Figure 1.

Rapamycin-inducible production and secretion of GDNF. (a) Lentiviral constructs: The transactivator expression vector (TEV) mediates constitutive expression of the fusion proteins NLS-FRB-p65 and NLS-ZFHD1-3xFKBP allowing inducible transcription from an engineered minimal interleukin 2 promoter (P_{IL-2 min}). P_{IL-2 min} is used in the glia derived neurotrophic factor (GDNF) expression vector to produce the fusion protein SS-4xFKBP-36M-FCS-GDNF providing rapamycin-regulated secretion of GDNF.⁹ LTR, ψ, and Flap sequences are derived from HIV-1 (the long terminal repeats, the packaging sequence, and the central Flap element, respectively). P_CMV is the CMV promoter, WPRE the Woodchuck hepatitis virus responsive element, and ECMV IRES an internal ribosome entry sequence from the encephalomyocarditis virus.
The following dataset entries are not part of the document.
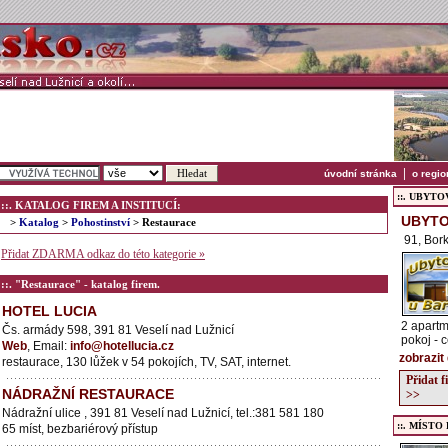
|
úvodní stránka
o regio
::. UBYTOVÁ
::. KATALOG FIREM A INSTITUCÍ:
UBYTO
>
Katalog
>
Pohostinství
> Restaurace
91, Bor
Přidat ZDARMA odkaz do této kategorie »
::. "Restaurace" - katalog firem.
HOTEL LUCIA
2 apartm
Čs. armády 598, 391 81 Veselí nad Lužnicí
pokoj - 
Web
, Email:
info@hotellucia.cz
zobrazit
restaurace, 130 lůžek v 54 pokojích, TV, SAT, internet.
Přidat 
NÁDRAŽNÍ RESTAURACE
>>
Nádražní ulice , 391 81 Veselí nad Lužnicí, tel.:381 581 180
::. MÍSTO
65 míst, bezbariérový přístup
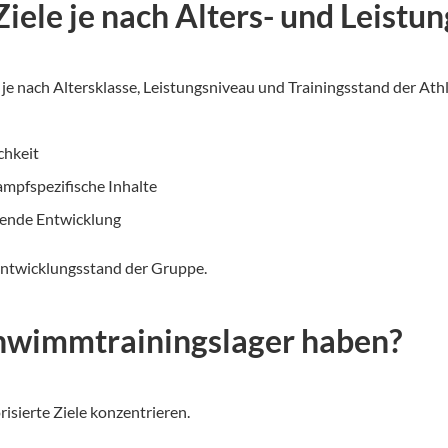
Ziele je nach Alters- und Leistu
je nach Altersklasse, Leistungsniveau und Trainingsstand der Ath
chkeit
ampfspezifische Inhalte
fende Entwicklung
 Entwicklungsstand der Gruppe.
Schwimmtrainingslager haben?
risierte Ziele konzentrieren.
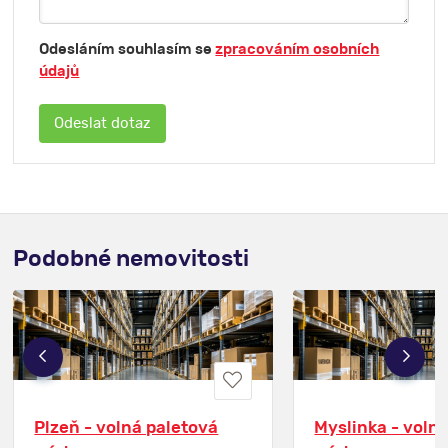
Odesláním souhlasím se
zpracováním osobních
údajů
Podobné nemovitosti
Plzeň - volná paletová
Myslinka - voln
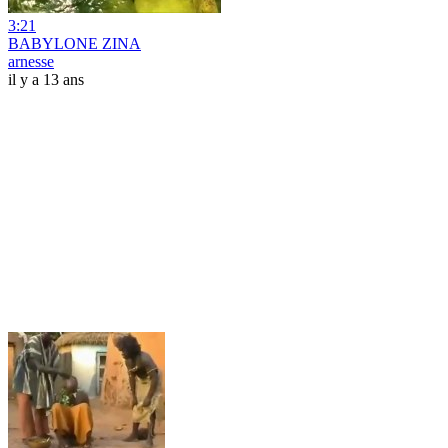
3:21
BABYLONE ZINA
arnesse
il y a 13 ans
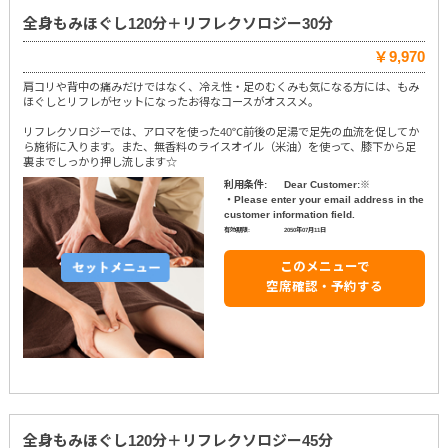
全身もみほぐし120分＋リフレクソロジー30分
￥9,970
肩コリや背中の痛みだけではなく、冷え性・足のむくみも気になる方には、もみ
ほぐしとリフレがセットになったお得なコースがオススメ。
リフレクソロジーでは、アロマを使った40℃前後の足湯で足先の血流を促してか
ら施術に入ります。また、無香料のライスオイル（米油）を使って、膝下から足
裏までしっかり押し流します☆
利用条件:
Dear Customer:※
・Please enter your email address in the
customer information field.
有効期限:
2050年07月11日
このメニューで
空席確認・予約する
全身もみほぐし120分＋リフレクソロジー45分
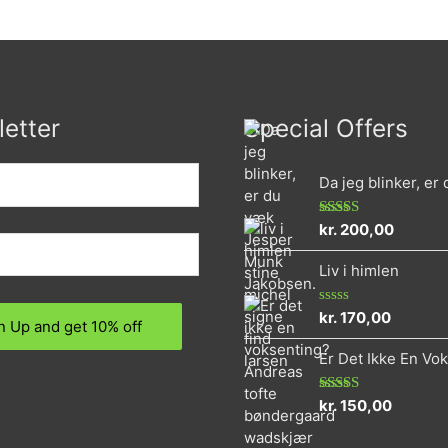
etter
Special Offers
Da jeg blinker, er
kr.
200,00
Rated
4.73
out of 5
Liv i himlen
kr.
170,00
Rated
0
out
Er Det Ikke En Vo
of
5
kr.
150,00
Rated
5.00
out of 5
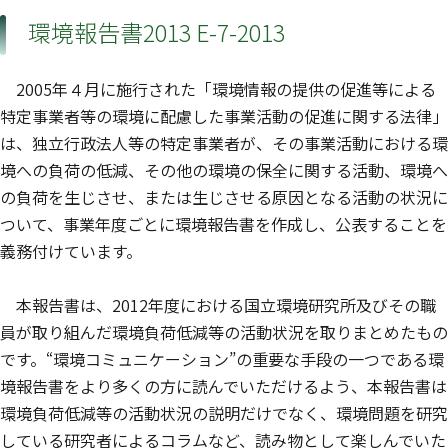
環境報告書2013 E-7-2013
2005年４月に施行された「環境情報の提供の促進等による
特定事業者等の環境に配慮した事業活動の促進に関する法律」
は、独立行政法人等の特定事業者が、その事業活動における環
境への負荷の低減、その他の環境の保全に関する活動、環境へ
の負荷を生じさせ、または生じさせる原因となる活動の状況に
ついて、事業年度ごとに環境報告書を作成し、公表することを
義務付けています。
本報告書は、2012年度における国立環境研究所及びその職
員が取り組んだ環境負荷低減等の活動状況を取りまとめたもの
です。“環境コミュニケーション”の重要な手段の一つである環
境報告書をより多くの方に読んでいただけるよう、本報告書は
環境負荷低減等の活動状況の説明だけでなく、環境問題を研究
している研究者によるコラムなど、読み物として楽しんでいた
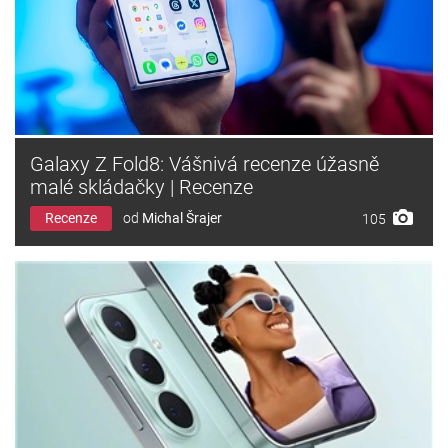
Galaxy Z Fold8: Vášnivá recenze úžasně
malé skládačky | Recenze
Recenze
od
Michal Šrajer
105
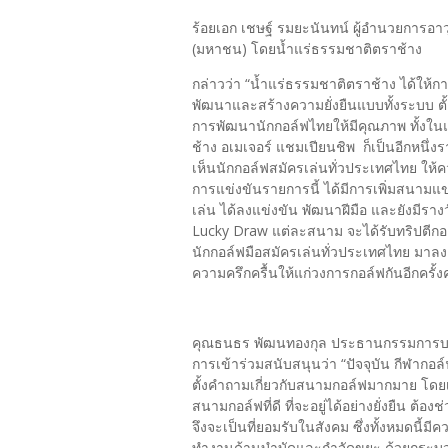
ร้อยเอก เชษฐ์ รมยะนันทน์ ผู้อำนวยการอ
(มหาชน) โดยน้ำแร่ธรรมชาติตราช้าง
กล่าวว่า “น้ำแร่ธรรมชาติตราช้าง ได้ให้
พัฒนาและสร้างความยั่งยืนแบบทั้งระบบ ตั้
การพัฒนานักกอล์ฟไทยให้มีคุณภาพ ทั้งในแ
ช้าง อเมเจอร์ แชมเปียนชิพ ก็เป็นอีกหนึ่งร
เห็นนักกอล์ฟสมัครเล่นทั่วประเทศไทย ให
การแข่งขันรายการนี้ ได้มีการเพิ่มสนามแข่
เล่น ได้ลงแข่งขัน พัฒนาฝีมือ และยังมีรา
Lucky Draw แต่ละสนาม จะได้รับทริปตีกอล์ฟ
นักกอล์ฟมือสมัครเล่นทั่วประเทศไทย มาลงแ
ความครึกครื้นให้แก่วงการกอล์ฟกันอีกครั้ง
คุณธนธร พัฒนทองกุล ประธานกรรมการบริหา
การเข้าร่วมสนับสนุนว่า “ปัจจุบัน กีฬากอล์ฟ 
ตั้งคำถามเกี่ยวกับสนามกอล์ฟมากมาย โดยเฉพ
สนามกอล์ฟที่ดี ที่จะอยู่ได้อย่างยั่งยืน ต้
จึงจะเป็นที่ยอมรับในสังคม ซึ่งทั้งหมดนี้ม
ทำงานด้านบำบัดและกำจัดขยะ ด้วยกระบวนกา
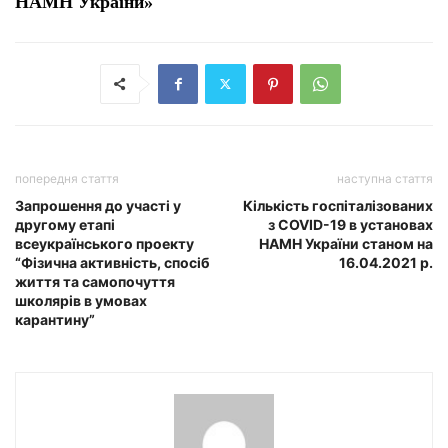
НАМН України»
попередня стаття
наступна стаття
Запрошення до участі у
Кількість госпіталізованих
другому етапі
з COVID-19 в установах
всеукраїнського проекту
НАМН України станом на
“Фізична активність, спосіб
16.04.2021 р.
життя та самопочуття
школярів в умовах
карантину”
Under the conditions used for cell amplification (i.e., in the absence of inducer) only the fusion proteins NLS-FRB-p65 and NLS-ZFHD1-3xFKBP were produced from TEV. (b) Cell clones derived from HEK 293T, D407, and HER 911 cells displaying inducible production of GDNF. Cells (5 × 10⁴) were cultivated in the presence and absence of 10 nmol/l of the rapamycin derivative AP 21967. Values (±SE, n = 3) indicate the amounts of GDNF in the medium after 2 days of culture.